In one another case Mardia Chemicals Ltd., and others v. Union of India and others, wherein the Supreme Court held as follows:

It must be consider as to what forums or remedies are available to the borrower to ventilate his grievance. The Supreme Court in Mardia Chemicals Ltd., very clearly stated that before proceeding to take measures under Section 13(4) of the Act the borrower should be apprised of the reasons for not accepting their objections or points raised in their reply to the notice served upon them under Section 13(2) of the Act.

The observation made by the Supreme Court with respect to the reply has to be considered in the light of the challenge made by the borrower against taking drastic measures under Section 13(4) without an opportunity to submit their version. Therefore, the Supreme Court very categorically stated that before proceeding to take measures, the reply notice must be served. Parliament by prescribing a short period of seven days to give a reply, wanted the Banks to Act swiftly so on to enable them to take further proceedings under Section 13(4) of the Act. the Supreme Court also stated that reasons given by the Banks for not accepting the objections raised by the borrower would not be a ground to challenge the proceedings.
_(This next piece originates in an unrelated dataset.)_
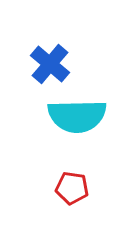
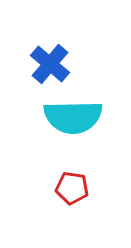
cyan semicircle: moved 4 px left, 1 px down
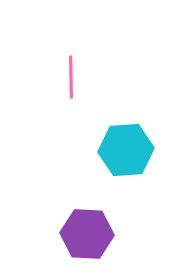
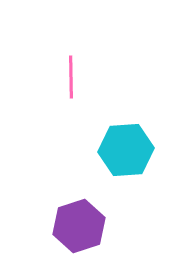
purple hexagon: moved 8 px left, 8 px up; rotated 21 degrees counterclockwise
The Supreme Court further held that it is necessary to communicate the reason for not accepting the objections raised by the borrower in reply to notice under Section 13(2) of the Act. in the said case two substantial contentions were raised on behalf of the borrowers before the Supreme Court the first being the absence of an adjudicatory mechanism available to the borrowers and the second relates to the denial of an opportunity to state their case before issuance of a notice under Section 13(2) of SARFAESI Act. The Parliament wanted the Banks and Financial Institution to recover the dues after giving a reasonable opportunity to the borrowers.

Section 13(3-A) inserted by amending Act 30 of 2004 after the judgment of the Court in Mardia Chemicals (supra). in Transcoder. Union of India and another, wherein the Supreme Court has held that the borrower is permitted to make representation/objection to the secured creditor against classification of his account as NPA. He can also object to the amount due if so advised. Under Section 13(3-A), if the bank/FI comes to the conclusion that such objection is not acceptable, it shall communicate within one week the reasons for non-acceptance of the representative/objection. The scheme of sub-section (2). (3) And (3-A) of Section 13 of. NPA Act shows that the notice under Section 13(2) is not merely a show cause notice, it is a notice of demand.

The SARFAESI Act made for speedy recovery of the debts to the Banks and Financial Institutions. Section 13(3-A) is one such provision which mandates consideration of their objections. The borrowers must be in a position to know the reasons which made the Bank to reject their objections on proposals. Section 13(3-A) if considered in the light and in the factual background of the judgment in Mardia Chemicals Ltd., would lead to no other conclusion that the requirement of sending a reply within a period of one week is mandatory in nature.